Mit dem Leben bezahlt

Afghanische Journalisten kritisieren tödliche Befreiungsaktion

Karin Leukefeld
Wie Zivilisten und Mitarbeiter von Hilfsorganisationen geraten auch Journalisten im NATO-Krieg in Afghanistan zwischen die Fronten. Jüngstes Opfer ist der afghanische Kollege Sultan Munadi, der bei einer Befreiungsaktion erschossen wurde, die ihm und dem britisch-irischen Journalisten Stephen Farrell von der New York Times (NYT) galt. Die beiden hatten am Ort des von der Bundeswehr angeforderten Luftangriffs auf zwei gestohlene Tanklastwagen recherchiert. Während sie Interviews mit Dorfbewohnern führten, wurden sie von einer Gruppe bewaffneter Männer entführt. Vier Tage gab es keine offiziellen Nachrichten, die NYT schwieg, vermutlich, weil Lösegeldverhandlungen geführt wurden.

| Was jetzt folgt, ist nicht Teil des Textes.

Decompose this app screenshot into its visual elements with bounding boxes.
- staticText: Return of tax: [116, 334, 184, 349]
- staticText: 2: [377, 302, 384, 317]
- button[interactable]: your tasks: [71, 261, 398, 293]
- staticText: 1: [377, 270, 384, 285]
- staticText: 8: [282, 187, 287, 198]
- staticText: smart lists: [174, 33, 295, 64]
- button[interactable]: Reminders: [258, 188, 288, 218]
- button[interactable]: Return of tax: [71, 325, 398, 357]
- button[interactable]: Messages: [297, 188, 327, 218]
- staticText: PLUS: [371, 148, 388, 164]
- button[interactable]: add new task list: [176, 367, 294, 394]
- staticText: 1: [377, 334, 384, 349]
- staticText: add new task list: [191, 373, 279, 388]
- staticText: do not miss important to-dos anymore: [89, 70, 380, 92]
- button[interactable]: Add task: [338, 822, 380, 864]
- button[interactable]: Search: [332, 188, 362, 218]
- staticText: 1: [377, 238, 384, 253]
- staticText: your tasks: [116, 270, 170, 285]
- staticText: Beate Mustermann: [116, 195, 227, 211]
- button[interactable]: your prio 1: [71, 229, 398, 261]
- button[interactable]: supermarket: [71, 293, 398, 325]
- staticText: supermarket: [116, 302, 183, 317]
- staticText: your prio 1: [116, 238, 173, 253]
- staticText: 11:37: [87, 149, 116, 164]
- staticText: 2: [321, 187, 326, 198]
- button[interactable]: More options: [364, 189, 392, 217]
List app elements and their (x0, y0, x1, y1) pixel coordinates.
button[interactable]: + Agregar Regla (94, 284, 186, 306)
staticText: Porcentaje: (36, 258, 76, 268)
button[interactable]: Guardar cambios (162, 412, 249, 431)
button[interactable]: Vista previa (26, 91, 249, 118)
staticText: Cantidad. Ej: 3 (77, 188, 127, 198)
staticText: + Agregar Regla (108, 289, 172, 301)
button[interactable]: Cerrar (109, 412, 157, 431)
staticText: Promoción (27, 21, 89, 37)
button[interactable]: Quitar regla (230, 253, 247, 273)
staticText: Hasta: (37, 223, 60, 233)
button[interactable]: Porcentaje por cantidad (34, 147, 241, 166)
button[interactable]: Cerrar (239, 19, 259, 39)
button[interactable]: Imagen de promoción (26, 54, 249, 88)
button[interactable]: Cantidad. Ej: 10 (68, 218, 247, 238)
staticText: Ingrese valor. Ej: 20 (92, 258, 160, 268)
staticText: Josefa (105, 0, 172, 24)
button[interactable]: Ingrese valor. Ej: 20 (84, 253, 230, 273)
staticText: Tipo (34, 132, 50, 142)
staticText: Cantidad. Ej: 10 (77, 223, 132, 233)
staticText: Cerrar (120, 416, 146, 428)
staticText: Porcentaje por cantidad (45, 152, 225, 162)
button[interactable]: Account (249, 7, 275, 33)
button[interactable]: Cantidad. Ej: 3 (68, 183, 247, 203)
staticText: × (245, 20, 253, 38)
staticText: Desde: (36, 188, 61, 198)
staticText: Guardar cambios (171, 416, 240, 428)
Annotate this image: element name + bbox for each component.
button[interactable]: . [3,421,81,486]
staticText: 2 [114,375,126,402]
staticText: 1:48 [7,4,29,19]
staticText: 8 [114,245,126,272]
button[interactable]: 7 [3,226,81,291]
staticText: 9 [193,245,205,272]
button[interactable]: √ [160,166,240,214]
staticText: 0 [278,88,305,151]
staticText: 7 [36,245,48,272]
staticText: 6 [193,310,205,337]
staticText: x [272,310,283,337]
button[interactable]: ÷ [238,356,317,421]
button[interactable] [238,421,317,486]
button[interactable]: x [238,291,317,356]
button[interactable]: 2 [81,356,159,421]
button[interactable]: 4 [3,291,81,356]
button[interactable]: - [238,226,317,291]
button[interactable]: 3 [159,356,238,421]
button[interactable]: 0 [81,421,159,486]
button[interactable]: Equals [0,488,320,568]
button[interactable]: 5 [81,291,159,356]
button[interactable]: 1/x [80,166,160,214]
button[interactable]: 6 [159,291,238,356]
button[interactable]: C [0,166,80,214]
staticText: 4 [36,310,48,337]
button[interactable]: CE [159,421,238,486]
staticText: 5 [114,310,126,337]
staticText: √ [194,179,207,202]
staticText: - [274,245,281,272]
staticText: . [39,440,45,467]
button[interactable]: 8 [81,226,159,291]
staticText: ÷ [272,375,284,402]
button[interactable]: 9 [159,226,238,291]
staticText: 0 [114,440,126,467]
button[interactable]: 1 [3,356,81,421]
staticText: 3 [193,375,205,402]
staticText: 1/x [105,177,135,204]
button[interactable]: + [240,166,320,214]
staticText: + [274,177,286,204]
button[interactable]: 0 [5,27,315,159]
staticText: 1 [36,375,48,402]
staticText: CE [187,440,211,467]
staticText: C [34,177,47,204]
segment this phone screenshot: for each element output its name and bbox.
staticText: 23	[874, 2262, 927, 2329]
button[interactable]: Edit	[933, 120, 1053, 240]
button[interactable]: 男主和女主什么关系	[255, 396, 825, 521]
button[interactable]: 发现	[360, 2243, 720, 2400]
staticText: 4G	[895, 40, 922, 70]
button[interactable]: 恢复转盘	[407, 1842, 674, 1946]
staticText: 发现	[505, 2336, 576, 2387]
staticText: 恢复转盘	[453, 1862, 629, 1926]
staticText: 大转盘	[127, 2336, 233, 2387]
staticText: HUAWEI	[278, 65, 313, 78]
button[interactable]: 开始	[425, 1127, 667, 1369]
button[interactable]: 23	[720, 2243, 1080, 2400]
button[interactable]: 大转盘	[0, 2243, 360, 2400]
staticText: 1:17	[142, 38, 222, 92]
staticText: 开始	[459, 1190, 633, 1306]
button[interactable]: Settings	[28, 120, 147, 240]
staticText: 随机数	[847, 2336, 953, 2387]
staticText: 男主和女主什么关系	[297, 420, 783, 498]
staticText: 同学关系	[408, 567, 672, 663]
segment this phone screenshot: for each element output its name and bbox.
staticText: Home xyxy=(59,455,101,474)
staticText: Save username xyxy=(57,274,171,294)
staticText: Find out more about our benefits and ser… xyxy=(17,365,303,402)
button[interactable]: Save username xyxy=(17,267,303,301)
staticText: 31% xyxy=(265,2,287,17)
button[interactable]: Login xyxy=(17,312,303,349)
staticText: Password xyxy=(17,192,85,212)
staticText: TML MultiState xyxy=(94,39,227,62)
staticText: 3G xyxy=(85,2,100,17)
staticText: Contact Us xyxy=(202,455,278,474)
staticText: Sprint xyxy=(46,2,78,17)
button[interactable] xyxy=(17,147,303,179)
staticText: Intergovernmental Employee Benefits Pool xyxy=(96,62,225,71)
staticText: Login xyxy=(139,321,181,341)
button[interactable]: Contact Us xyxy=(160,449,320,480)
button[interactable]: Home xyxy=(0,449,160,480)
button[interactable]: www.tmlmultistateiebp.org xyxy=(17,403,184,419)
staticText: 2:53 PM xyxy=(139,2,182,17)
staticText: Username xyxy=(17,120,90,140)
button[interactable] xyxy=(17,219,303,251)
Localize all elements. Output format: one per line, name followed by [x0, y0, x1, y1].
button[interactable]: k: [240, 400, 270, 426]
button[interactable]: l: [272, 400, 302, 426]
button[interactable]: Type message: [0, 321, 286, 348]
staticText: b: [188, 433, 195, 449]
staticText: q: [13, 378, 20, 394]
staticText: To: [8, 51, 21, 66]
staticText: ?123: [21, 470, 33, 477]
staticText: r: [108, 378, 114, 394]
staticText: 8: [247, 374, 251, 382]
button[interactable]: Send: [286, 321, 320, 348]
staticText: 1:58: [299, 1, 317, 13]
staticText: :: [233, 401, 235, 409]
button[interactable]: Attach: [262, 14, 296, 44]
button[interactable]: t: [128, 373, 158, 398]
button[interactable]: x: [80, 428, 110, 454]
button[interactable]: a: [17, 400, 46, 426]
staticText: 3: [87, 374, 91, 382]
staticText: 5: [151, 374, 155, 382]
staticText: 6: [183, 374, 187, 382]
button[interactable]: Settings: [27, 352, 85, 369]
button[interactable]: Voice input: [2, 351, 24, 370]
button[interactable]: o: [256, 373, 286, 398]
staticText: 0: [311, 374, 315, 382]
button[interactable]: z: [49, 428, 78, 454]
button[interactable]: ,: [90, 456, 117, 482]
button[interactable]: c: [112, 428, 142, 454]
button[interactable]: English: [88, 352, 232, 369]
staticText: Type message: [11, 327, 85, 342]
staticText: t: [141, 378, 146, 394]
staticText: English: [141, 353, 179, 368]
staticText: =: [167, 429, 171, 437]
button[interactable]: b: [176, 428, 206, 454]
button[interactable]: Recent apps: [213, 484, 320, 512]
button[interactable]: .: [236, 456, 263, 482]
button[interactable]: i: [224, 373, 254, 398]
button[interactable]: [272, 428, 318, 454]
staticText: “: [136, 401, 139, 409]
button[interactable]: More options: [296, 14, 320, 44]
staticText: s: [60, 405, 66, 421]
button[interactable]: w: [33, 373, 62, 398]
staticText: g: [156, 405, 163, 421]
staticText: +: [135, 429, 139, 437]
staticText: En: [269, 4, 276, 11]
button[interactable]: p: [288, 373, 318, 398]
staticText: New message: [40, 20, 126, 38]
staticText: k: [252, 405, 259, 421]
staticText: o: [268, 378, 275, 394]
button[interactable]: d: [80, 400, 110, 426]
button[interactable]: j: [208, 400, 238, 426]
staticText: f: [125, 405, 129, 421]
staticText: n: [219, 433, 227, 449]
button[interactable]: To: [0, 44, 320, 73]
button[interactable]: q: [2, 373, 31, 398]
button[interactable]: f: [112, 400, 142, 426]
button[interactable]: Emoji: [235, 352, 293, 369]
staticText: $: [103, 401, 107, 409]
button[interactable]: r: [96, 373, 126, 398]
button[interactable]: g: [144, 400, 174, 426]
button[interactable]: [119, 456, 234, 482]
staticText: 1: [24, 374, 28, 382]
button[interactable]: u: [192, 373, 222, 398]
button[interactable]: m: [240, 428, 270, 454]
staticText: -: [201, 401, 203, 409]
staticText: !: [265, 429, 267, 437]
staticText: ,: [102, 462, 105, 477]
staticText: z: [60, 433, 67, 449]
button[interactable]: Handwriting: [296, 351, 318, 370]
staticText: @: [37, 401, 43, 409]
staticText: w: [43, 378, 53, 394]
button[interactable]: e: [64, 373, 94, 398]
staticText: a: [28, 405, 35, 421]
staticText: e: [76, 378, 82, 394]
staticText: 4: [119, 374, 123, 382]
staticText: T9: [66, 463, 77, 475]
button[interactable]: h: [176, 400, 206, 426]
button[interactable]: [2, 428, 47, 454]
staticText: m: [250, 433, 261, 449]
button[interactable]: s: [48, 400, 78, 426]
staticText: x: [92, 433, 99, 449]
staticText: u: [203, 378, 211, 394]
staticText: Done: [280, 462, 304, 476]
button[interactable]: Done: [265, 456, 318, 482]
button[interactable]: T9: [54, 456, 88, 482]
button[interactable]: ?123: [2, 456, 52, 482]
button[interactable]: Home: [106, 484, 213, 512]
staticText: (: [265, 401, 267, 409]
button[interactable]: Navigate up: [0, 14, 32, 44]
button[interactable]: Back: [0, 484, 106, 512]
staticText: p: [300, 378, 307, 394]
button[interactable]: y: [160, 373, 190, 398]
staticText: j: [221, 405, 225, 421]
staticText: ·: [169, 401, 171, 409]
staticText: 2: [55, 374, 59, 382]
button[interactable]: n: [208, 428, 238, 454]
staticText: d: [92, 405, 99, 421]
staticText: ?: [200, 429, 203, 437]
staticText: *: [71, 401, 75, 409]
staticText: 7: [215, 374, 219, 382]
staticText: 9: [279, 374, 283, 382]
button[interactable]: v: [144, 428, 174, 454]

Der britische Geheimdienst entschied die Befreiungsaktion »ohne Kenntnis der Lage vor Ort«, wie die britische Tageszeitung The Guardian am Donnerstag berichtete.

Die NATO ging gewaltsam vor, obwohl Verhandlungen über eine Freilassung gut angelaufen waren, meldete die Nachrichtenag...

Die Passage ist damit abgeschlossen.